«L'effet de sol», cette technique aérodynamique qui avait révolutionné la F1 il y 45 ans, fait-il maintenant son apparition en MotoGP pour améliorer les performances d'engins déjà capables de rouler à plus de 360 km/h ?
C'est Ducati qui a encore innové en la matière en présentant lors des essais d'avant-saison au Qatar une moto équipée de deux prises d'air en forme d'écopes placées en bas du carénage, juste derrière la roue avant, à quelques centimètres du sol.
Le dispositif a déjà été utilisé plusieurs fois en course cette saison, indique l'écure italienne, alors que les Ducati se montrent déjà les motos les plus rapides du plateau en vitesse de pointe et viennent de réaliser deux doublés lors des deux dernières courses.

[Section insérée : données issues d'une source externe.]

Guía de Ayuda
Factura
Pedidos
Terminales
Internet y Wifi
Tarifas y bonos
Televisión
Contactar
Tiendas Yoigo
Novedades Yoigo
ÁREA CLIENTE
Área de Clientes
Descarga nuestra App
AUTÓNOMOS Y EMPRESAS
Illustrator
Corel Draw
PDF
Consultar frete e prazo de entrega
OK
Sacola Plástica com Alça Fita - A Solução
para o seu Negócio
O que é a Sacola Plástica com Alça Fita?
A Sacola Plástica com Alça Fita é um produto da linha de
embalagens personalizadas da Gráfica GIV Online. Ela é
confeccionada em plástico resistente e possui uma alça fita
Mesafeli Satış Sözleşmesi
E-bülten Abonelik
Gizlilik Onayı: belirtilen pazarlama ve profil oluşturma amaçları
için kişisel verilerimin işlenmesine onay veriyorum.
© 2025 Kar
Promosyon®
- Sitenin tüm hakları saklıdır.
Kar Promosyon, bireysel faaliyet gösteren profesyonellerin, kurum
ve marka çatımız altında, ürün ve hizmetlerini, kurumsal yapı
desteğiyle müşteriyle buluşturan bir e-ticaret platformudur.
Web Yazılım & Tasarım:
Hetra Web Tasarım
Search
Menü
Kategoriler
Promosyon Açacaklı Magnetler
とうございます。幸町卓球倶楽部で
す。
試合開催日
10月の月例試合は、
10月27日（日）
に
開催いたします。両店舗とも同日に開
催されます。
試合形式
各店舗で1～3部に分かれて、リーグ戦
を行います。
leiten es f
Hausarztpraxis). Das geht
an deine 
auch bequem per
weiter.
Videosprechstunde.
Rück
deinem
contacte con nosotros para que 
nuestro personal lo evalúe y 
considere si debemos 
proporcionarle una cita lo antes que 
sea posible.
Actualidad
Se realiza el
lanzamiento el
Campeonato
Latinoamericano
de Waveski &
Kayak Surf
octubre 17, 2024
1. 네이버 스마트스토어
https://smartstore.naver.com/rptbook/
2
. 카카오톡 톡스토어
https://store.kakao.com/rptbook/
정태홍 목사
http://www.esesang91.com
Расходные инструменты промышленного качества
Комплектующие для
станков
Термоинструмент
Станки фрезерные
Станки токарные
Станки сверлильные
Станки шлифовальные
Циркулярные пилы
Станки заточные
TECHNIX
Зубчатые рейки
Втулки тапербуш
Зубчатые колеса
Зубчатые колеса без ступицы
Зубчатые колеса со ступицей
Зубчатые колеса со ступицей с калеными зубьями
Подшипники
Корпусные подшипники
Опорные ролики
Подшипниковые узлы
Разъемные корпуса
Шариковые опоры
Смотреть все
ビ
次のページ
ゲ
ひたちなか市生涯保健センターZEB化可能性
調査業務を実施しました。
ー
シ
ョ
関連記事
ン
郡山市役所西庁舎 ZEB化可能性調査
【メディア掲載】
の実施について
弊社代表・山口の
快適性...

Le Français Johann Zarco, qui court pour l'écurie Pramac, satellite de celle d'usine, a ainsi battu en début de saison au Qatar le record absolu de vitesse en MotoGP à 362,4 km/h.
«Ducati a toujours été en pointe sur l'aérodynamique», rappelle le Français Hervé Poncharal, qui dirige l'écurie KTM-Tech3 et préside également l'association des constructeurs engagés en MotoGP, l'IRTA.

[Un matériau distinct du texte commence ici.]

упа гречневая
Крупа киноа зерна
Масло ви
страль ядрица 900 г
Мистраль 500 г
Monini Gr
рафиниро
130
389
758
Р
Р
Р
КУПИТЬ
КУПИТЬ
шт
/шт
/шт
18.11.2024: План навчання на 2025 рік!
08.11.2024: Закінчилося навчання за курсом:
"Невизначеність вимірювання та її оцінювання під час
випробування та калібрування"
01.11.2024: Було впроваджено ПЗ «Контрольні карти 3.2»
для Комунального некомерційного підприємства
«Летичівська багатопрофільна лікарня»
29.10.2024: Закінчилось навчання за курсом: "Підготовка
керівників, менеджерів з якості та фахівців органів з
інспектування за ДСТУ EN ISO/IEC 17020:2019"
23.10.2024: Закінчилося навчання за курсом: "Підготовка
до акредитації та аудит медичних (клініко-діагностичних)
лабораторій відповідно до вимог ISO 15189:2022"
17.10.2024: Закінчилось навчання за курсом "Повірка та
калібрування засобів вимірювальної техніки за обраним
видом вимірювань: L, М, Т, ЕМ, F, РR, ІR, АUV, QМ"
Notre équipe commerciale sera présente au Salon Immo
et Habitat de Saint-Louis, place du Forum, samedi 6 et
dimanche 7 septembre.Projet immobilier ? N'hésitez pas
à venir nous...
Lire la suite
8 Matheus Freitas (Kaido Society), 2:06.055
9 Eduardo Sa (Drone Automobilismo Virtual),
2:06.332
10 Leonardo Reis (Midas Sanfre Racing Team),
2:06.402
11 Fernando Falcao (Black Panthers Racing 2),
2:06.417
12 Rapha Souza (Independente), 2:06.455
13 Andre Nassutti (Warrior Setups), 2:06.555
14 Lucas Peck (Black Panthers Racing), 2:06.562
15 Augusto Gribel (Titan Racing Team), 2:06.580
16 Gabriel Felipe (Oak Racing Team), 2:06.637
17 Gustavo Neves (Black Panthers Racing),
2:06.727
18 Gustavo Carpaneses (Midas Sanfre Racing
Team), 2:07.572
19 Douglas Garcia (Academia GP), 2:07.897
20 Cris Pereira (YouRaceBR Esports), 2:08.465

La firme de Borgo Panigale près de Bologne (Italie) a déjà été la première à équiper ses motos d'ailerons placés sur les flancs de carénage destinés à plaquer davantage la roue avant au sol et stabiliser la moto à haute vitesse. Ils ont été désormais copiés par toutes les machines concurrentes.
Ducati a aussi placé des demi-cercles entourant une partie des roues autour des disques de frein pour éviter notamment les remous déséquilibrant la moto. Eux aussi ont fait de nombreux émules.

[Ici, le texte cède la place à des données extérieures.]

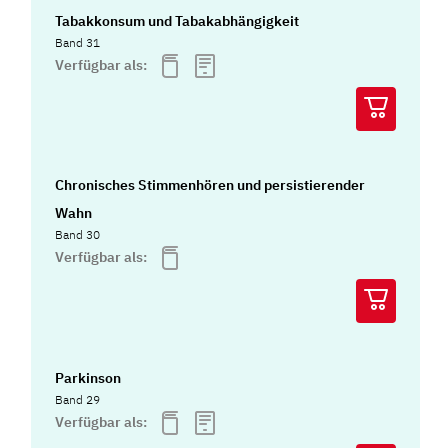
Tabakkonsum und Tabakabhängigkeit
Band 31
Verfügbar als:
Chronisches Stimmenhören und persistierender
Wahn
Band 30
Verfügbar als:
Parkinson
Band 29
Verfügbar als:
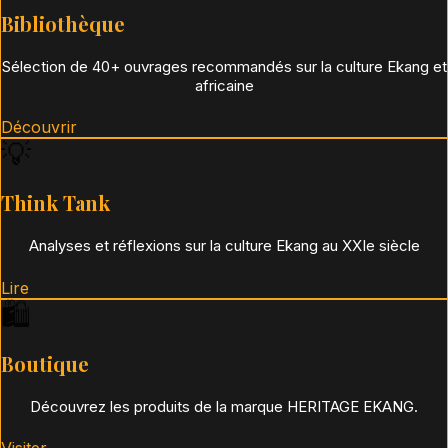
Bibliothèque
Sélection de 40+ ouvrages recommandés sur la culture Ekang et
africaine
Découvrir
💡
Think Tank
Analyses et réflexions sur la culture Ekang au XXIe siècle
Lire
🛍️
Boutique
Découvrez les produits de la marque HERITAGE EKANG.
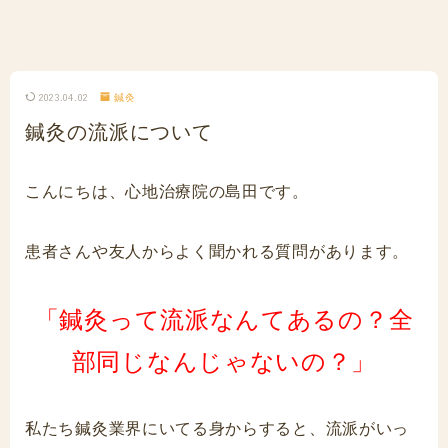
2023.04.02
鍼灸
鍼灸の流派について
こんにちは、心地治療院の島田です。
患者さんや友人からよく聞かれる質問があります。
「鍼灸って流派なんてあるの？全
部同じなんじゃないの？」
私たち鍼灸業界にいてる身からすると、流派がいっ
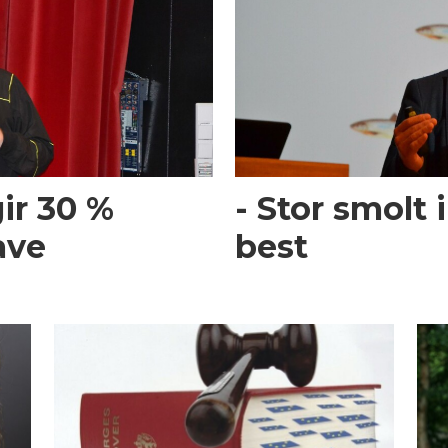
gir 30 %
- Stor smolt
ave
best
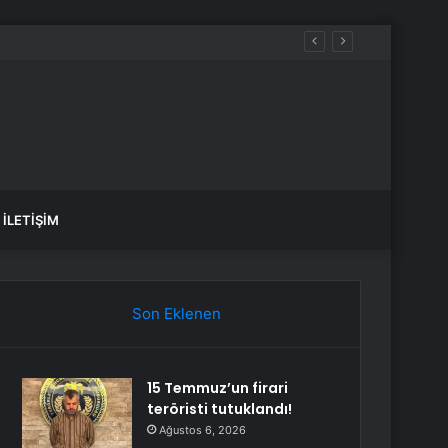
İLETIŞIM
Son Eklenen
15 Temmuz’un firari
teröristi tutuklandı!
Ağustos 6, 2026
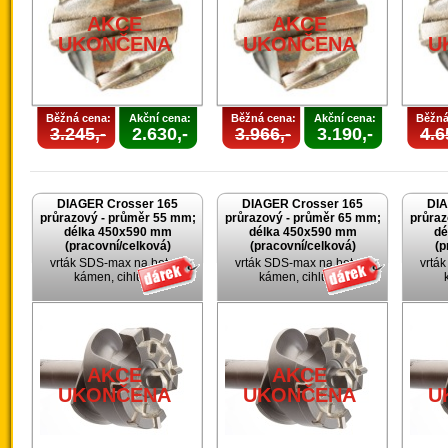
AKCE
AKCE
UKONČENA
UKONČENA
U
Běžná cena:
Akční cena:
Běžná cena:
Akční cena:
Běžná
3.245,-
2.630,-
3.966,-
3.190,-
4.6
DIAGER Crosser 165
DIAGER Crosser 165
DIA
průrazový - průměr 55 mm;
průrazový - průměr 65 mm;
průraz
délka 450x590 mm
délka 450x590 mm
dé
(pracovní/celková)
(pracovní/celková)
(p
vrták SDS-max na beton,
vrták SDS-max na beton,
vrtá
kámen, cihlu, …
kámen, cihlu, …
AKCE
AKCE
UKONČENA
UKONČENA
U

En 2019, les Italiens s'étaient attiré les foudres de leurs adversaires japonais (Yamaha, Honda et Suzuki) et européens (Aprilia et KTM) en équipant leurs machines d'un «sabot» placé devant la roue arrière. Le tribunal d'appel de la Fédération internationale de motocyclisme (FIM) l'avait jugé légal et il a depuis été aussi repris par tous.
Objectif 365 km/h ?
A l'époque, Ducati affirmait que son but était de refroidir le pneu arrière mais ses adversaires jugeaient qu'il visait déjà à créer un appui aérodynamique supplémentaire en diminuant le volume d'air qui s'écoule entre le bas du carénage et le bitume, exploitant ainsi «l'effet de sol» pour plaquer davantage la moto au circuit.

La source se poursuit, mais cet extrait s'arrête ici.